> The task
Every single entry should be printed exactly.

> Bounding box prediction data
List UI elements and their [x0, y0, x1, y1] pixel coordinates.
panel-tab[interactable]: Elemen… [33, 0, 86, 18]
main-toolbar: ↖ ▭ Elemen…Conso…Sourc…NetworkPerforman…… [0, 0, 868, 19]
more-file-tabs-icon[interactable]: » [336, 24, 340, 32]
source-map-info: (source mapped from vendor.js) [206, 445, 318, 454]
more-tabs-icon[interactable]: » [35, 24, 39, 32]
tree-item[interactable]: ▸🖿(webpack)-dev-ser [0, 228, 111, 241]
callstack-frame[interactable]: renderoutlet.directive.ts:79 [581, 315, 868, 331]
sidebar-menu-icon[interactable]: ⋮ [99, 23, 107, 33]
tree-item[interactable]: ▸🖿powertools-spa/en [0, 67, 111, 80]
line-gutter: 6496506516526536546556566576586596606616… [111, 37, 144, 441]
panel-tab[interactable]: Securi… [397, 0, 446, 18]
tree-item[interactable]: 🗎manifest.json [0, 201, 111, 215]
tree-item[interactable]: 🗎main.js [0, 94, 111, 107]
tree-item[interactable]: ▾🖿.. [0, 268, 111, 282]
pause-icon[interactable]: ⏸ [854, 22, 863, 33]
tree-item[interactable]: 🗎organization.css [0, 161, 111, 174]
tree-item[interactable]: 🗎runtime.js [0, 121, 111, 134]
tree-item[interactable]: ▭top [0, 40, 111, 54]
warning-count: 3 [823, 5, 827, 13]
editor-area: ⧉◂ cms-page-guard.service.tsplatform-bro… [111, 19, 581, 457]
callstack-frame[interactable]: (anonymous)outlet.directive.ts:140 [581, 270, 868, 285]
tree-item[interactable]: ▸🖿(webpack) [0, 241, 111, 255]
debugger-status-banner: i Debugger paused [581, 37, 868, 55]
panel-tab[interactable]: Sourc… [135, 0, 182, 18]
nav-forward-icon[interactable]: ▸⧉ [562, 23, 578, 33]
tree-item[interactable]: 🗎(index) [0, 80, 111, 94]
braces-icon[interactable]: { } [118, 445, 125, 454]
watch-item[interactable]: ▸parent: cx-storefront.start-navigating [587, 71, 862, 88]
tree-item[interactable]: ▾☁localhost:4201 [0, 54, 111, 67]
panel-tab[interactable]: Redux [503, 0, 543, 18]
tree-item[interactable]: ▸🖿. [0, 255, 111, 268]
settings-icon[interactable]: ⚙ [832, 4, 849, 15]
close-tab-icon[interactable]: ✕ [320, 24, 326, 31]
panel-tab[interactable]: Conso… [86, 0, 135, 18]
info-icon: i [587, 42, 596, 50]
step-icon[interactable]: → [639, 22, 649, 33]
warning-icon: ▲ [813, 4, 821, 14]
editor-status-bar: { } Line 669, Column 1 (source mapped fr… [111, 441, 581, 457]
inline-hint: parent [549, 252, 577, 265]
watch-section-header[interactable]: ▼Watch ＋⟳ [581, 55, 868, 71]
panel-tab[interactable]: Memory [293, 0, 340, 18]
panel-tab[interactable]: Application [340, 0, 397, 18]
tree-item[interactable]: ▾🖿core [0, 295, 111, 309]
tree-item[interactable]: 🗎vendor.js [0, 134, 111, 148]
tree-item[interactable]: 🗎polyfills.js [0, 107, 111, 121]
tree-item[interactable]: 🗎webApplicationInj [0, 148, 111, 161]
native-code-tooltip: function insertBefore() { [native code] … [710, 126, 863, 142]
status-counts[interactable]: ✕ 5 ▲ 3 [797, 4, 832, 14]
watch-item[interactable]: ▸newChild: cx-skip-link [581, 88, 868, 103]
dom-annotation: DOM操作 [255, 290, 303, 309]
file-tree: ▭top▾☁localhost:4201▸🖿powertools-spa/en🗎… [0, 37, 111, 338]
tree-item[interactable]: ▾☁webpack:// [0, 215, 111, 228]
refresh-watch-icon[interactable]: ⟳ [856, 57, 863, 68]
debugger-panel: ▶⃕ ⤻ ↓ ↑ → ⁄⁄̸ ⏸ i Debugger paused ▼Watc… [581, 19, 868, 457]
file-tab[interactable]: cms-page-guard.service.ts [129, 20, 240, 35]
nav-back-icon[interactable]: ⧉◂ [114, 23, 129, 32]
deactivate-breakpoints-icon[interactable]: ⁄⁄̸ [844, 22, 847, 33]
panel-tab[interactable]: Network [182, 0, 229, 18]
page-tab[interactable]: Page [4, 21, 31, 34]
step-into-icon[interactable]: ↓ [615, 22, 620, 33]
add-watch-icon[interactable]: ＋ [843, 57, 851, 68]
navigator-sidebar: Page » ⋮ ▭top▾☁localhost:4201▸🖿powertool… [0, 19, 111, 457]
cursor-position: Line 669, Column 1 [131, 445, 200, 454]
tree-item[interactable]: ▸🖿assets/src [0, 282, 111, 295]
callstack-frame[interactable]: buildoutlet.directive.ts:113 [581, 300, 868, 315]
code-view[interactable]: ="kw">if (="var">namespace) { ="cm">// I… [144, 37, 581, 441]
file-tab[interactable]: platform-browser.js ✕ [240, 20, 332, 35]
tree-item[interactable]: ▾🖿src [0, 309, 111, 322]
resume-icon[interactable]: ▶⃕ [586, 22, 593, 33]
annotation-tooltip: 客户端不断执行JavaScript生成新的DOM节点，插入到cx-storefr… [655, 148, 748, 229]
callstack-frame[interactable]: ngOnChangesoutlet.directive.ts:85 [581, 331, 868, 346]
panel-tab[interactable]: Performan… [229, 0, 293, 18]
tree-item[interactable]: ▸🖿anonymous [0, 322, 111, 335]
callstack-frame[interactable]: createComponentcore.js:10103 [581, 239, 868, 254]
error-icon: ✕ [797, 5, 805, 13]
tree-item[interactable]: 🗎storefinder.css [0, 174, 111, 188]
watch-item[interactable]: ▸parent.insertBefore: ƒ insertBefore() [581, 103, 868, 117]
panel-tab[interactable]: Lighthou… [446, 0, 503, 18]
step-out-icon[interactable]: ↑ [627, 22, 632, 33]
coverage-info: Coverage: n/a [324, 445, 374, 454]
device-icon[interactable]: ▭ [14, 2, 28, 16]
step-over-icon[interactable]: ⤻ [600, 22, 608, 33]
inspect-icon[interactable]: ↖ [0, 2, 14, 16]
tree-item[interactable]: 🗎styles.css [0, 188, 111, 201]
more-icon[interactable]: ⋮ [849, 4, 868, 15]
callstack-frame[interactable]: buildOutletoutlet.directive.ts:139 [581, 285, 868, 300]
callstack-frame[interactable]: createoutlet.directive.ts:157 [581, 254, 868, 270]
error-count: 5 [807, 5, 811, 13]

> Task solution
List UI elements and their [x0, y0, x1, y1] pixel coordinates.
panel-tab[interactable]: Elemen… [33, 0, 86, 18]
main-toolbar: ↖ ▭ Elemen…Conso…Sourc…NetworkPerforman…… [0, 0, 868, 19]
more-file-tabs-icon[interactable]: » [336, 24, 340, 32]
source-map-info: (source mapped from vendor.js) [206, 445, 318, 454]
more-tabs-icon[interactable]: » [35, 24, 39, 32]
tree-item[interactable]: ▸🖿(webpack)-dev-ser [0, 228, 111, 241]
callstack-frame[interactable]: renderoutlet.directive.ts:79 [581, 315, 868, 331]
sidebar-menu-icon[interactable]: ⋮ [99, 23, 107, 33]
tree-item[interactable]: ▸🖿powertools-spa/en [0, 67, 111, 80]
line-gutter: 6496506516526536546556566576586596606616… [111, 37, 144, 441]
panel-tab[interactable]: Securi… [397, 0, 446, 18]
tree-item[interactable]: 🗎manifest.json [0, 201, 111, 215]
tree-item[interactable]: 🗎main.js [0, 94, 111, 107]
tree-item[interactable]: ▾🖿.. [0, 268, 111, 282]
pause-icon[interactable]: ⏸ [854, 22, 863, 33]
tree-item[interactable]: 🗎organization.css [0, 161, 111, 174]
tree-item[interactable]: 🗎runtime.js [0, 121, 111, 134]
tree-item[interactable]: ▭top [0, 40, 111, 54]
warning-count: 3 [823, 5, 827, 13]
editor-area: ⧉◂ cms-page-guard.service.tsplatform-bro… [111, 19, 581, 457]
callstack-frame[interactable]: (anonymous)outlet.directive.ts:140 [581, 270, 868, 285]
tree-item[interactable]: ▸🖿(webpack) [0, 241, 111, 255]
debugger-status-banner: i Debugger paused [581, 37, 868, 55]
panel-tab[interactable]: Sourc… [135, 0, 182, 18]
nav-forward-icon[interactable]: ▸⧉ [562, 23, 578, 33]
tree-item[interactable]: 🗎(index) [0, 80, 111, 94]
braces-icon[interactable]: { } [118, 445, 125, 454]
watch-item[interactable]: ▸parent: cx-storefront.start-navigating [587, 71, 862, 88]
tree-item[interactable]: ▾☁localhost:4201 [0, 54, 111, 67]
panel-tab[interactable]: Redux [503, 0, 543, 18]
tree-item[interactable]: ▸🖿. [0, 255, 111, 268]
settings-icon[interactable]: ⚙ [832, 4, 849, 15]
close-tab-icon[interactable]: ✕ [320, 24, 326, 31]
panel-tab[interactable]: Conso… [86, 0, 135, 18]
info-icon: i [587, 42, 596, 50]
step-icon[interactable]: → [639, 22, 649, 33]
warning-icon: ▲ [813, 4, 821, 14]
editor-status-bar: { } Line 669, Column 1 (source mapped fr… [111, 441, 581, 457]
inline-hint: parent [549, 252, 577, 265]
watch-section-header[interactable]: ▼Watch ＋⟳ [581, 55, 868, 71]
panel-tab[interactable]: Memory [293, 0, 340, 18]
panel-tab[interactable]: Application [340, 0, 397, 18]
tree-item[interactable]: ▾🖿core [0, 295, 111, 309]
tree-item[interactable]: 🗎vendor.js [0, 134, 111, 148]
tree-item[interactable]: 🗎polyfills.js [0, 107, 111, 121]
tree-item[interactable]: 🗎webApplicationInj [0, 148, 111, 161]
native-code-tooltip: function insertBefore() { [native code] … [710, 126, 863, 142]
status-counts[interactable]: ✕ 5 ▲ 3 [797, 4, 832, 14]
watch-item[interactable]: ▸newChild: cx-skip-link [581, 88, 868, 103]
dom-annotation: DOM操作 [255, 290, 303, 309]
file-tree: ▭top▾☁localhost:4201▸🖿powertools-spa/en🗎… [0, 37, 111, 338]
tree-item[interactable]: ▾☁webpack:// [0, 215, 111, 228]
refresh-watch-icon[interactable]: ⟳ [856, 57, 863, 68]
debugger-panel: ▶⃕ ⤻ ↓ ↑ → ⁄⁄̸ ⏸ i Debugger paused ▼Watc… [581, 19, 868, 457]
file-tab[interactable]: cms-page-guard.service.ts [129, 20, 240, 35]
nav-back-icon[interactable]: ⧉◂ [114, 23, 129, 32]
deactivate-breakpoints-icon[interactable]: ⁄⁄̸ [844, 22, 847, 33]
panel-tab[interactable]: Network [182, 0, 229, 18]
page-tab[interactable]: Page [4, 21, 31, 34]
step-into-icon[interactable]: ↓ [615, 22, 620, 33]
add-watch-icon[interactable]: ＋ [843, 57, 851, 68]
navigator-sidebar: Page » ⋮ ▭top▾☁localhost:4201▸🖿powertool… [0, 19, 111, 457]
cursor-position: Line 669, Column 1 [131, 445, 200, 454]
tree-item[interactable]: ▸🖿assets/src [0, 282, 111, 295]
callstack-frame[interactable]: buildoutlet.directive.ts:113 [581, 300, 868, 315]
code-view[interactable]: ="kw">if (="var">namespace) { ="cm">// I… [144, 37, 581, 441]
file-tab[interactable]: platform-browser.js ✕ [240, 20, 332, 35]
tree-item[interactable]: ▾🖿src [0, 309, 111, 322]
resume-icon[interactable]: ▶⃕ [586, 22, 593, 33]
annotation-tooltip: 客户端不断执行JavaScript生成新的DOM节点，插入到cx-storefr… [655, 148, 748, 229]
callstack-frame[interactable]: ngOnChangesoutlet.directive.ts:85 [581, 331, 868, 346]
panel-tab[interactable]: Performan… [229, 0, 293, 18]
tree-item[interactable]: ▸🖿anonymous [0, 322, 111, 335]
callstack-frame[interactable]: createComponentcore.js:10103 [581, 239, 868, 254]
error-icon: ✕ [797, 5, 805, 13]
tree-item[interactable]: 🗎storefinder.css [0, 174, 111, 188]
watch-item[interactable]: ▸parent.insertBefore: ƒ insertBefore() [581, 103, 868, 117]
panel-tab[interactable]: Lighthou… [446, 0, 503, 18]
step-out-icon[interactable]: ↑ [627, 22, 632, 33]
coverage-info: Coverage: n/a [324, 445, 374, 454]
device-icon[interactable]: ▭ [14, 2, 28, 16]
step-over-icon[interactable]: ⤻ [600, 22, 608, 33]
inspect-icon[interactable]: ↖ [0, 2, 14, 16]
tree-item[interactable]: 🗎styles.css [0, 188, 111, 201]
more-icon[interactable]: ⋮ [849, 4, 868, 15]
callstack-frame[interactable]: buildOutletoutlet.directive.ts:139 [581, 285, 868, 300]
callstack-frame[interactable]: createoutlet.directive.ts:157 [581, 254, 868, 270]
error-count: 5 [807, 5, 811, 13]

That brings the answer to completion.